Initially, all classes have a connection_proxy of nil. Connection switching is achieved in the User.on_db(new_conn, &block) method, which swaps in a connection_proxy before running the block, and replaces the old one before returning. A simplification of this is as follows:

def self.on_db(new_conn, &block)

  self.connection_level += 1
  old_proxy = self.connection_proxy
  self.connection_proxy = new_conn

  yield(&block)

  self.connection_proxy = old_proxy
  self.connection_level -= 1

end

If you're not already smelling a concurrency problem, you should be. If one thread is interrupted in the middle of an on_db call, all other threads get new_conn when asking for connection. We will come back to this issue.

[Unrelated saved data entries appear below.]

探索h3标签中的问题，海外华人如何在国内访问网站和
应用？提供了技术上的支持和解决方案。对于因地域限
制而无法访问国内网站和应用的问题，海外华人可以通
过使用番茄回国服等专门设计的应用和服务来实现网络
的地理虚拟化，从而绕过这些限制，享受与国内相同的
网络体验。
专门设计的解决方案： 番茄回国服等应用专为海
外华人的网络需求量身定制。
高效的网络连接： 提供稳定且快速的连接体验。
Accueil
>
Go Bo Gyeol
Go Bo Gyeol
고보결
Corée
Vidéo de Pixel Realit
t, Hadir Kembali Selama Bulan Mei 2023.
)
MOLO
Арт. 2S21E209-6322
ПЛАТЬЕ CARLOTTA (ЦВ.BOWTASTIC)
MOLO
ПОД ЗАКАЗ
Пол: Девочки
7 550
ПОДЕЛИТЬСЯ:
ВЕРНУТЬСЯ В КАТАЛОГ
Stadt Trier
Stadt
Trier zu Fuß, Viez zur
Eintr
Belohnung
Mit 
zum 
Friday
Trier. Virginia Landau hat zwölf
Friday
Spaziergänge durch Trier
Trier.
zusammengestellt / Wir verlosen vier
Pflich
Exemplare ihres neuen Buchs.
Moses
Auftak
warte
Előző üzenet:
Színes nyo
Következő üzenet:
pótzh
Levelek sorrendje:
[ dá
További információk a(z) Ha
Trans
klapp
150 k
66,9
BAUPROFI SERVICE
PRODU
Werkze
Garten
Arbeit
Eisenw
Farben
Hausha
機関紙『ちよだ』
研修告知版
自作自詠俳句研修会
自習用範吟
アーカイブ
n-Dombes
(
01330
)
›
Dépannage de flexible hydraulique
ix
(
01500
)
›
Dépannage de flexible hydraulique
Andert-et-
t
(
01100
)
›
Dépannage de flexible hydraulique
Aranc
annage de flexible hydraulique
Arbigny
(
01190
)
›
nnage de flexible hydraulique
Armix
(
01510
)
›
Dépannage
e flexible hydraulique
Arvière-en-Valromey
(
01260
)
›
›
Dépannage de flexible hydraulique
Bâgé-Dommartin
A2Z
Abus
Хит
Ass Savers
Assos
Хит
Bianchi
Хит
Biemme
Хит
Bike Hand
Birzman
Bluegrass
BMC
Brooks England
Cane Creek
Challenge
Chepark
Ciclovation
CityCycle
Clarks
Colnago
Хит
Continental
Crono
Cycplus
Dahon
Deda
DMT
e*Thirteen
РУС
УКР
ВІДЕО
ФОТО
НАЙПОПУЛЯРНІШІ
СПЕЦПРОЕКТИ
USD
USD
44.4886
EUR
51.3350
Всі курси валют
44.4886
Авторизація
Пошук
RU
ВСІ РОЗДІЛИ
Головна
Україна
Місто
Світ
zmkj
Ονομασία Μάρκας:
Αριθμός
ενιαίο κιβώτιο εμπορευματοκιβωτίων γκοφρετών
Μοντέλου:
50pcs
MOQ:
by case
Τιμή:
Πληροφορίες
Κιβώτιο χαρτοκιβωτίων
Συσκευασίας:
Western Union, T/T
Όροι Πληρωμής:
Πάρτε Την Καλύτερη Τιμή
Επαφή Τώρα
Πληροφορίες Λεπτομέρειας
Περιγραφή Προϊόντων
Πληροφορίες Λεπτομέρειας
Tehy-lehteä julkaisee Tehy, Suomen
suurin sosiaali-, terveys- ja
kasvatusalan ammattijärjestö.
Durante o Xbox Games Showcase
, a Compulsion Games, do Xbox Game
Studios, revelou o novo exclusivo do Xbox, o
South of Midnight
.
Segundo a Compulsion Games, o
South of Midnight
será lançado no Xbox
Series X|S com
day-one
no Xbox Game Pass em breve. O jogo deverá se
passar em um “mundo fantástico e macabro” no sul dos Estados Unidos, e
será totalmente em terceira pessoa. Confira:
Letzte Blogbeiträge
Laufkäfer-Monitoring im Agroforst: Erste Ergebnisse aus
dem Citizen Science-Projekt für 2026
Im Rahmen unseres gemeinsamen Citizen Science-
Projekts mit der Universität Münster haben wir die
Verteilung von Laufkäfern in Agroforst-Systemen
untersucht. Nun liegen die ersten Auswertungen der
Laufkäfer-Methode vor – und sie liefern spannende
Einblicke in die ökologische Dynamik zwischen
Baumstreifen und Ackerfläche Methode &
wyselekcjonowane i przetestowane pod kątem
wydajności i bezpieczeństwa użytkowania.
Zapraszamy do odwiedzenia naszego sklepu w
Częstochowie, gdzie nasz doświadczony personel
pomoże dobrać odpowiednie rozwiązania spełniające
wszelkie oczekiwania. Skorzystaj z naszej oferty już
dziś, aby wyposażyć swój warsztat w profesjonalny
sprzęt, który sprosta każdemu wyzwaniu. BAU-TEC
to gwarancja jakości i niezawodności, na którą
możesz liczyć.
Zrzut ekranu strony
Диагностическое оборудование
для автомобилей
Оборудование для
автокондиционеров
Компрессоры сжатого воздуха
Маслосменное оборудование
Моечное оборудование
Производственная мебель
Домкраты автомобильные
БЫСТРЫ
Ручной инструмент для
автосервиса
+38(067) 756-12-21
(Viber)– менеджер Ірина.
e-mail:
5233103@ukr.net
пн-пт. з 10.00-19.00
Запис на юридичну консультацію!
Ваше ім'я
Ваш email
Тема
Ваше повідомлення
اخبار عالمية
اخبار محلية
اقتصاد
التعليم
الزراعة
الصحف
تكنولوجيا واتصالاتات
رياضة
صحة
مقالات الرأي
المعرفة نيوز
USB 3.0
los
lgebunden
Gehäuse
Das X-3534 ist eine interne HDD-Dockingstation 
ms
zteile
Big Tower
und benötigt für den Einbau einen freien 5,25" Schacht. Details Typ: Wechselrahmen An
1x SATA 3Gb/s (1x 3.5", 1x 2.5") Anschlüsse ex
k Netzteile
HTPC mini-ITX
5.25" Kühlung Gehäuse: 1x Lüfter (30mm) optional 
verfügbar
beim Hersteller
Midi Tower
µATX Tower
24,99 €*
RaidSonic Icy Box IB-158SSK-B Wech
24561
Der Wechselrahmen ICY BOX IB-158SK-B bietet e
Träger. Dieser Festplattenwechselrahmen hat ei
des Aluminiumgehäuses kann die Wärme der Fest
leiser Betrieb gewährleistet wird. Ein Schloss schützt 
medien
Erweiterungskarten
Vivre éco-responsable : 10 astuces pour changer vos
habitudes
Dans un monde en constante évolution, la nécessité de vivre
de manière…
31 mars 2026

The real problem occurs when two threads interleave the above code. (Which explains why this is so intermittent; the timing has to be very exact.) Here's an example:

# Both threads are running User.on_db(:slave0).first, which gets translated to
# User.on_db(slave_connection) { User.first }

# Thread 1                                        # Thread 2

self.connection_level += 1                # 1
old_proxy = self.connection_proxy         # nil
self.connection_proxy = slave_connection

yield(&block)                                     self.connection_level += 1                # 2
                                                  old_proxy = self.connection_proxy         # slave_connection
                                                  self.connection_proxy = slave_connection

self.connection_proxy = old_proxy        # nil    yield(&block)
self.connection_level -= 1               # 1

                                                  self.connection_proxy = old_proxy         # slave_connection
                                                  self.connection_level -= 1                # 0

# BAD!!
# Now, in all threads, connection_level == 0 but connection_proxy == slave_connection

The state that I just described, where connection_level is zero but connection_proxy is a non-nil connection object, is simply unexpected by db-charmer. In this state, any calls to User.connection will throw NameError: undefined method 'db_charmer_connection_name'. (This isn't apparent by my above simplification of self.connection_with_magic, you can check the code for yourself to see how this state throws an error.) That's why if the error pops up during tests, it will cause all remaining tests to fail, since User.connection is simply broken.

The Solution

The fix I propose is to synchronize thread access to db_charmer_connection_proxy. We can't just slap a mutex around on_db since it could be recursive. (on_db calls can be nested.) My solution is to have threads acquire a lock on the outermost invocation of on_db, and not release that lock until they are out of that outermost invocation. That way, no two threads can be inside of on_db at the same time. Here's the updated method with synchronization code:

def self.on_db(new_conn, &block)

  # Acquire the lock if starting a new chain of on_db calls
  if Thread.current[:in_on_db_call]
    in_outer_call = false
  else
    connection_proxy_mutex.lock
    Thread.current[:in_on_db_call] = true
    in_outer_call = true
  end

  self.connection_level += 1
  old_proxy = self.connection_proxy
  self.connection_proxy = new_conn

  yield(&block)

  self.connection_proxy = old_proxy
  self.connection_level -= 1

  # Release the lock if leaving the outer call
  if in_outer_call
    connection_proxy_mutex.unlock
    Thread.current[:in_on_db_call] = false
  end

end

In addition to preventing two threads from being in on_db calls at the same time, we also don't want a thread to execute connection_with_magic if another thread is in on_db. So we acquire the lock for all threads not inside on_db:

def connection_with_magic
  block = lambda { connection_proxy || connection_without_magic }
  if Thread.current[:in_on_db_call]
    block.call
  else
    connection_proxy_mutex.synchronize &block
  end
end

The Conclusion

The fact is that db-charmer should never have been used in a multithreaded environment. This band-aid will hopefully help. I'm not guaranteeing that this will fix all thread issues, since db-charmer was simply not written with threads in mind.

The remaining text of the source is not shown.